Em março deste ano, a circulação de um vídeo nas redes sociais mostrou uma prática etarista e gerou muitos comentários condenando o comportamento de estudantes de uma universidade do interior paulista. Um "susto" com o etarismo desse caso revelou articulações e diálogos acerca de gênero, raça, educação e, entre outros, significações de juventudes e de velhices.
No vídeo e nos comentários, etarismos ficaram evidentes. O tema tem um assoalho de disputa entre memória e esquecimento nas articulações de combate a violências de gênero e contra a pessoa idosa.
Etarismo é um termo variante do termo em inglês "ageism", referenciado pelo médico estadunidense Robert Neil Butler em 1969. O contexto que antecedeu o artigo científico de Butler foi um conflituoso processo em torno de moradia pública para, como destacou Andrew Achenbaum, pessoas idosas pobres, incluindo afro-americanas. Desse modo, em "Age-Ism: Another Form of Bigotry", Butler atentou quanto a classe, cor e idade como parte da estrutura das comunidades americanas.
Contemporaneamente, o termo etarismo, bem como sua difusão, busca abarcar, em âmbitos individuais e coletivos, ideias, atitudes e emoções dirigidas a si e ao outro com base na idade.
Ao se articular com outros marcadores além de idade, como geração, gênero, raça e classe, o fenômeno tem muitas camadas. Embora as fronteiras do etarismo sejam delineadas por juventude e velhice, transitam entre essas e outras categorias de idade. A Organização Mundial da Saúde (OMS) caracteriza o conceito como estereótipos, preconceitos e discriminações com base na idade. É composto por aspectos inter-relacionados e foi delineado em três dimensões: estereótipos (pensamentos), preconceito (sentimentos) e discriminação (ações ou comportamento). Além disso, se manifesta de forma institucional, interpessoal e autodirigida, de maneira explícita e implícita.
É possível verificar a coexistência e simultaneidade de etarismos nas críticas e defesas das quatro universitárias de Bauru (SP) e como esse evento estendeu a forte relação entre direitos, idades e emoções, assim como ambivalências em torno de acusação e compaixão.

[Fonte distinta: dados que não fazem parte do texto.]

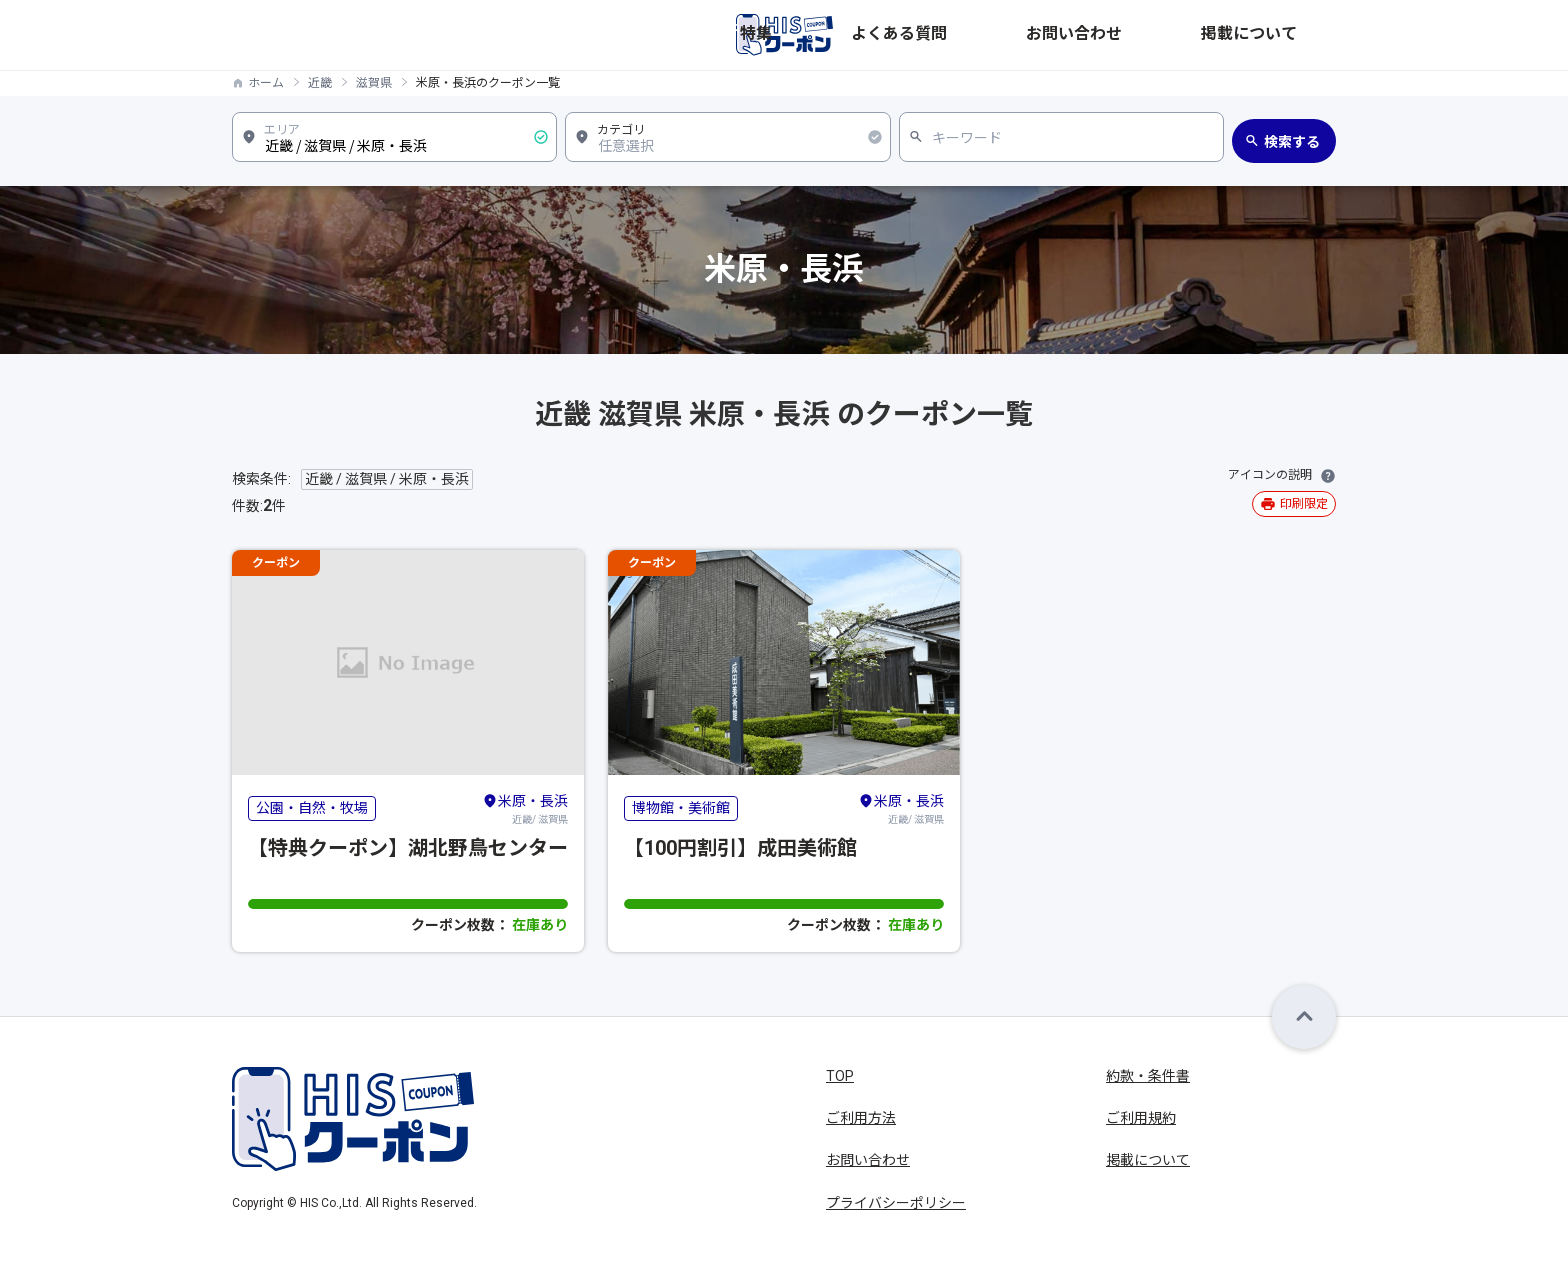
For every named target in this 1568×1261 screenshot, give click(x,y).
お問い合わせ (1186, 35)
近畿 (320, 83)
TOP (840, 1076)
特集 (998, 35)
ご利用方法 (861, 1118)
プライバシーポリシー (896, 1203)
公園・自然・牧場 (312, 808)
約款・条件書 (1148, 1076)
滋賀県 (374, 83)
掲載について (1294, 35)
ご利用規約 (1141, 1118)
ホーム (266, 83)
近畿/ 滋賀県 (525, 808)
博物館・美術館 (681, 808)
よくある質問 (1078, 35)
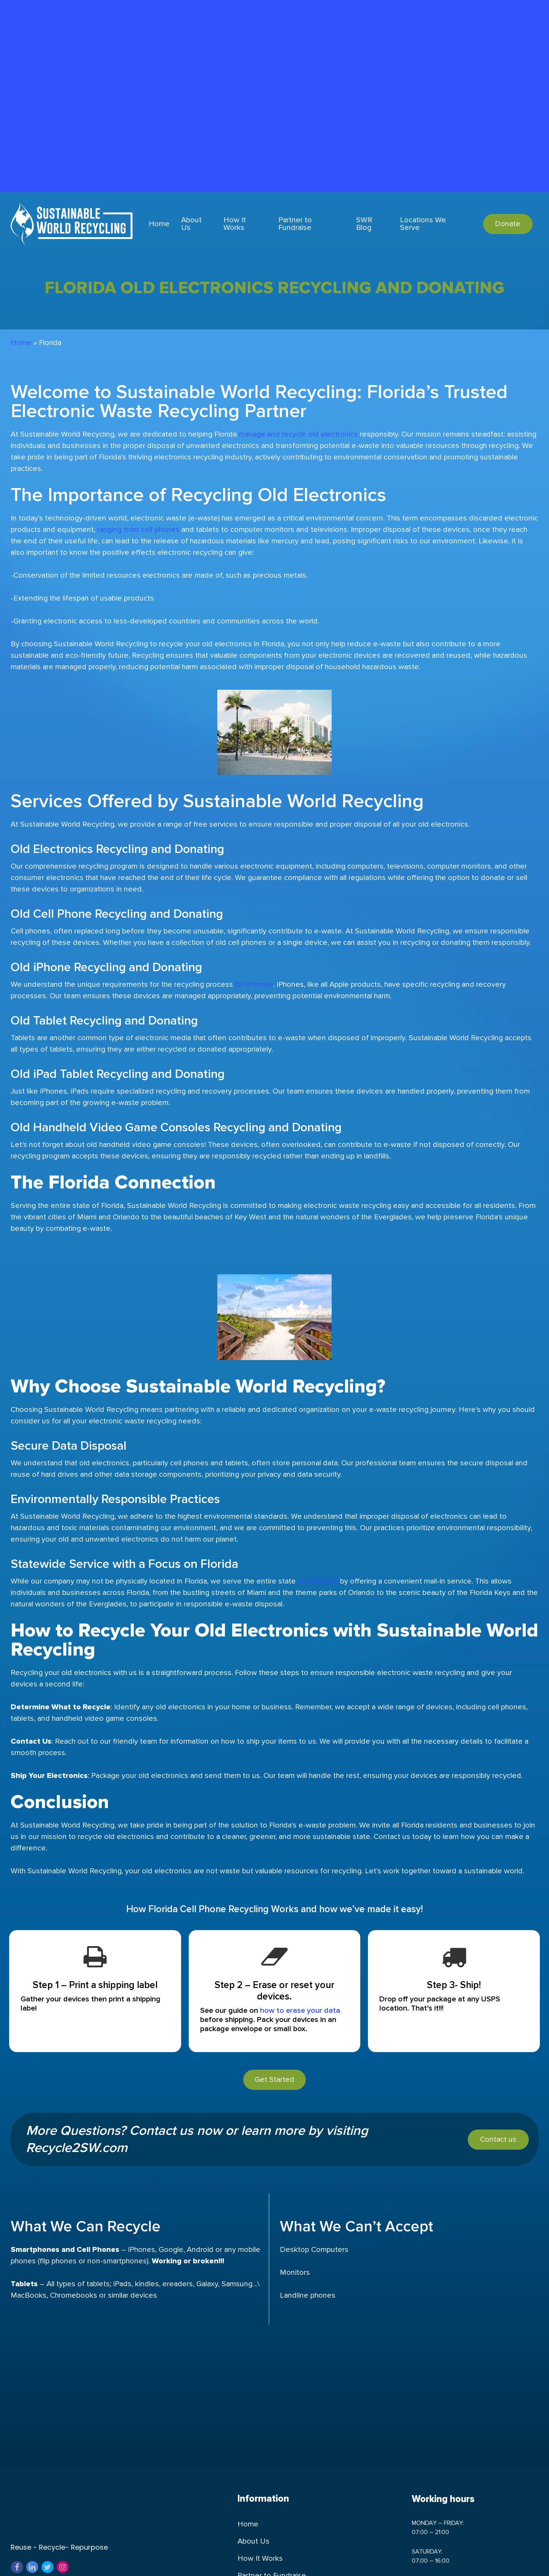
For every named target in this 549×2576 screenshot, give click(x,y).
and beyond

A gerontofobia, atentada em diversos estudos, pode ser caracterizada como aversão a pessoas mais velhas e como um processo cultural aliado à sobrevalorização da juventude, como ideário múltiplo, e à depreciação de atributos associados a velhices e envelhecimento.
Já a velhofobia pode estar vinculada ao pânico de envelhecer, à alteridade e à identidade —é relacionada a "consigo" e ao "outro".
Inúmeros conteúdos em redes sociais podem ser revistos a contar dessa atenção aberta em um tenso acontecimento num ambiente universitário, um espaço enfaticamente aliado à mobilidade social, em variadas formas.
O vídeo trouxe consequências diretas a quatro mulheres em termos individuais cuja coletividade não tem como colaborar a não ser pensar sobre, reparar em si e em outrem, sobre si e sobre os variados outros. Esse exercício de memória individual e coletiva é construtivo.
A conhecida noção sobre "velho ser o outro", atentada por Guita Grin Debert e que inspirou pesquisadores, tem eco nesses debates. Nesse sentido, o vídeo envolvendo estudantes de diferentes idades nos mostrou que etarismos são muito mais difusos e cotidianos nas marchas sociais e afetivas em termos individuais e coletivos. Trazem variadas ambivalências e complexidades, além de colocarem em suspeição a ideia de bem versus mal. Podemos começar a nos perguntar quais etarismos vimos, ouvimos, lembramos, sentimos, reproduzimos, inspiramos e causamos. É extremamente difícil ser etarista só consigo ou só com outros.
O que vimos nas redes sociais pode significar uma direção a ser seguida. Podemos, em marcha numa estrada, nos banhar de reflexões antietaristas —em vez de tomar banho de etarismos todos os dias.